Board composition and balance
The Board comprises a Non-Executive Chairman, three Independent Non-Executive Directors and two Executive Directors.
The posts of Chairman and Group Chief Executive are separated. The Chairman is responsible for the workings and leadership of the Board and for the balance of its membership. The Chief Executive is responsible for leading and managing the business within the authorities delegated by the Board.
The Executive Director Board members are Jeremy Helsby, CEO and Simon Shaw, CFO. Martin Angle, Timothy Ingram, Charles McVeigh are independent Non-Executive Directors. The Board considers that the Non-Executive Directors are independent of management and have no business or other relationship which could interfere materially with the exercise of their judgment.

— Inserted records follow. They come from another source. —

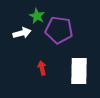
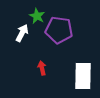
white arrow: rotated 48 degrees counterclockwise
white rectangle: moved 4 px right, 5 px down
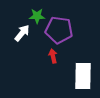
green star: rotated 28 degrees counterclockwise
white arrow: rotated 12 degrees clockwise
red arrow: moved 11 px right, 12 px up
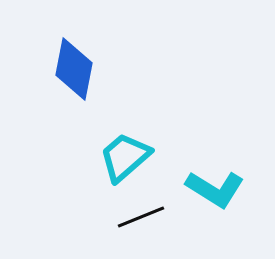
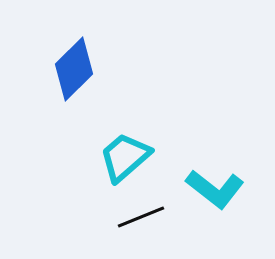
blue diamond: rotated 34 degrees clockwise
cyan L-shape: rotated 6 degrees clockwise
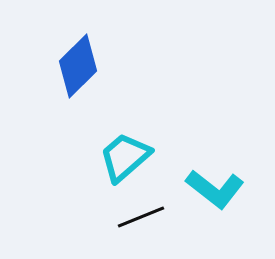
blue diamond: moved 4 px right, 3 px up
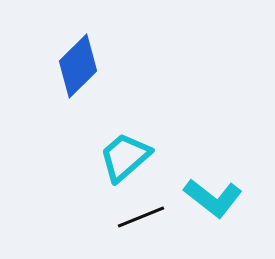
cyan L-shape: moved 2 px left, 9 px down
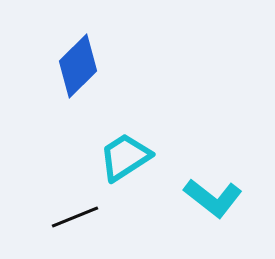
cyan trapezoid: rotated 8 degrees clockwise
black line: moved 66 px left
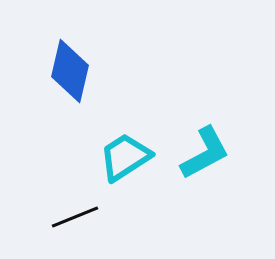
blue diamond: moved 8 px left, 5 px down; rotated 32 degrees counterclockwise
cyan L-shape: moved 8 px left, 45 px up; rotated 66 degrees counterclockwise
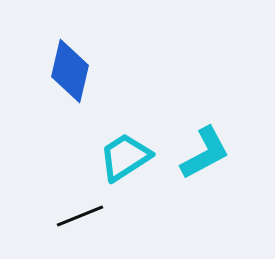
black line: moved 5 px right, 1 px up
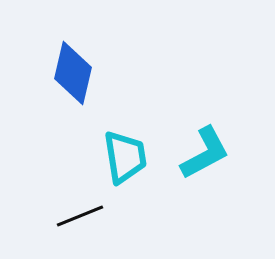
blue diamond: moved 3 px right, 2 px down
cyan trapezoid: rotated 114 degrees clockwise
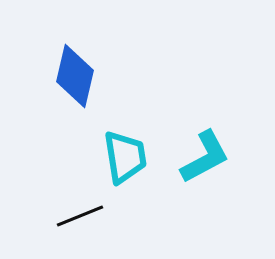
blue diamond: moved 2 px right, 3 px down
cyan L-shape: moved 4 px down
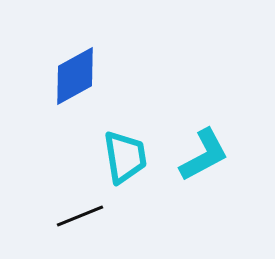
blue diamond: rotated 48 degrees clockwise
cyan L-shape: moved 1 px left, 2 px up
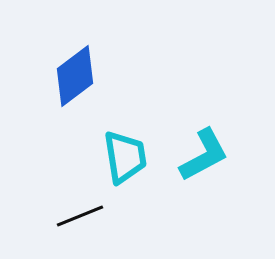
blue diamond: rotated 8 degrees counterclockwise
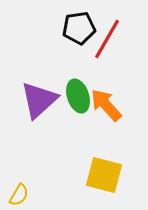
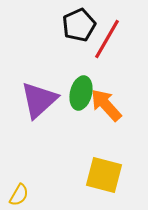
black pentagon: moved 3 px up; rotated 16 degrees counterclockwise
green ellipse: moved 3 px right, 3 px up; rotated 32 degrees clockwise
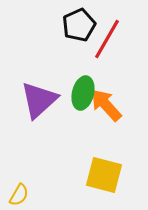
green ellipse: moved 2 px right
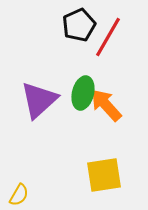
red line: moved 1 px right, 2 px up
yellow square: rotated 24 degrees counterclockwise
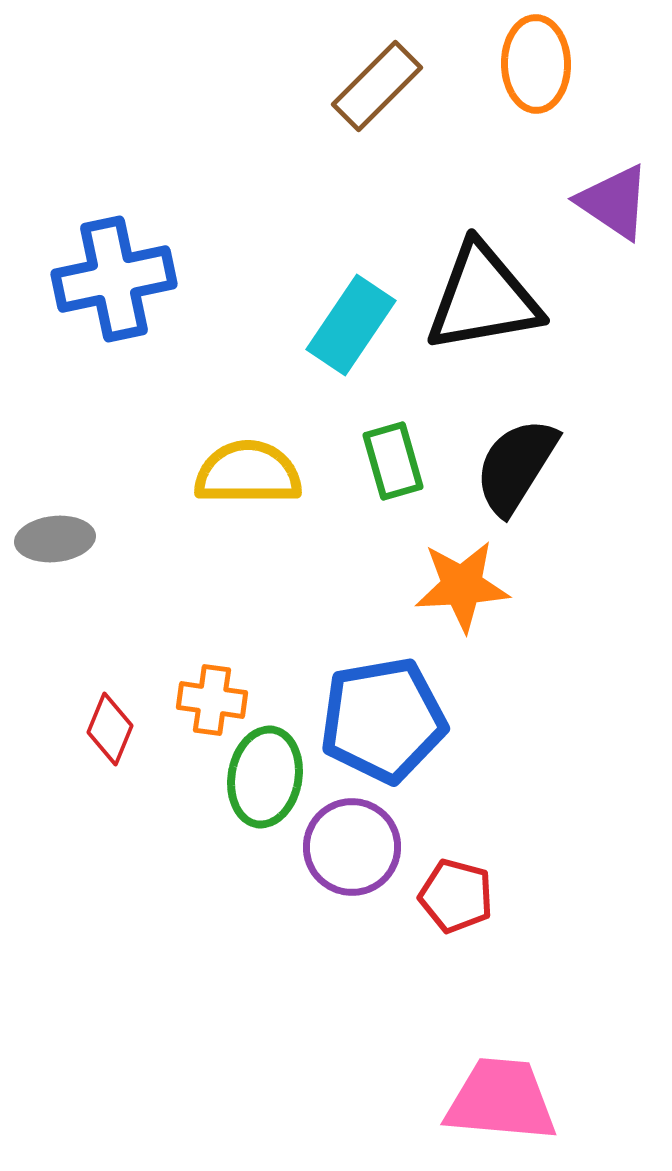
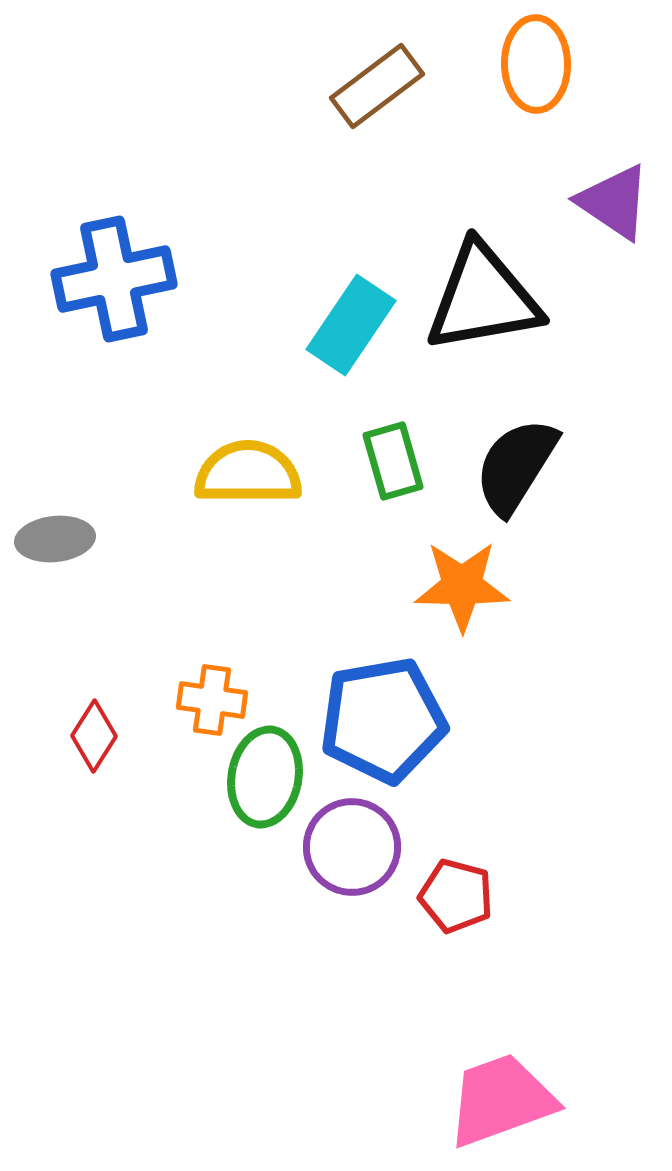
brown rectangle: rotated 8 degrees clockwise
orange star: rotated 4 degrees clockwise
red diamond: moved 16 px left, 7 px down; rotated 10 degrees clockwise
pink trapezoid: rotated 25 degrees counterclockwise
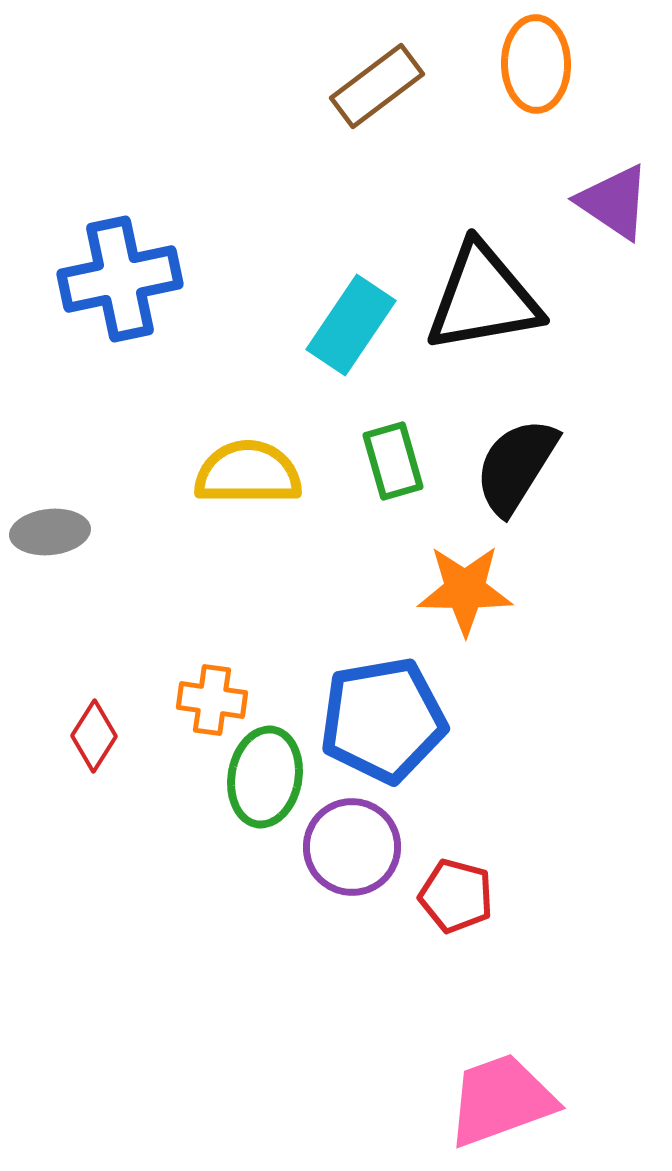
blue cross: moved 6 px right
gray ellipse: moved 5 px left, 7 px up
orange star: moved 3 px right, 4 px down
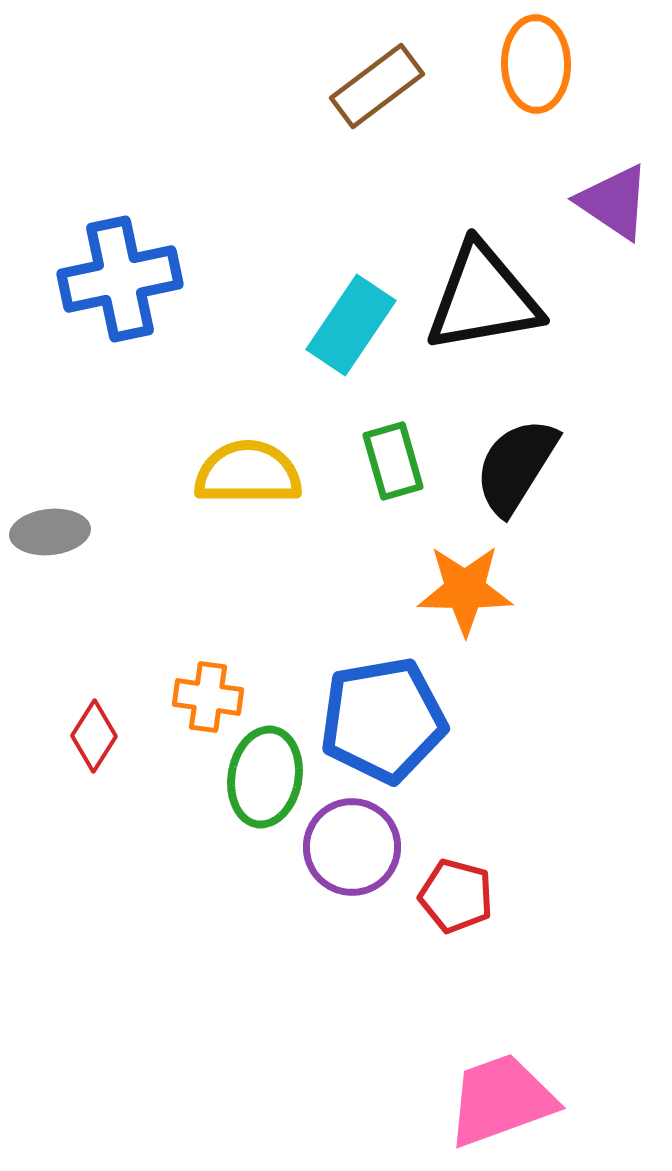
orange cross: moved 4 px left, 3 px up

Since 1 November 2004, Timothy Ingram has been the Senior Independent Director.
Functioning of the Board
The Directors receive management information, including financial, operating and strategic reports, in advance of Board meetings. The Board has adopted a formal schedule of matters specifically referred to it for decision making, although its primary role is to provide leadership and to review the overall strategic development of the Group as a whole. In addition, the Board sets the Group’s values and standards and ensure that it acts ethically and that its obligations to its shareholders are understood and met. The Board is specifically responsible for:
- approval of Group strategy and its budgetary and business plans;
- approval of significant investments, any decision to divest or close any Group business and capital expenditure;
- review of performance, assessed against the Group’s strategy, objectives, business plans and budgets;
- approval of annual and half year results and interim management statements, accounting policies and the appointment and, subject to shareholder approval, remuneration of the external auditors;
- approval of the dividend policy and interim dividends and the recommendation of final dividends;
- changes to the Group’s capital structure and the issue of any securities;
- establishing the Group’s risk appetite, system of internal control, governance and approval authorities;
- executive performance and succession planning, including the appointment of new Directors; and
- determining standard of ethics and policy in relation to business practice, health, safety, environment, social and community.
The Non-Executive Directors meet separately at least twice each year without the presence of the Executive Directors and also meet at least once a year without the Chairman, at which time the Chairman’s performance is appraised.
The Group Company Secretary is responsible for ensuring that Board procedures are followed and for advising the Board on governance matters.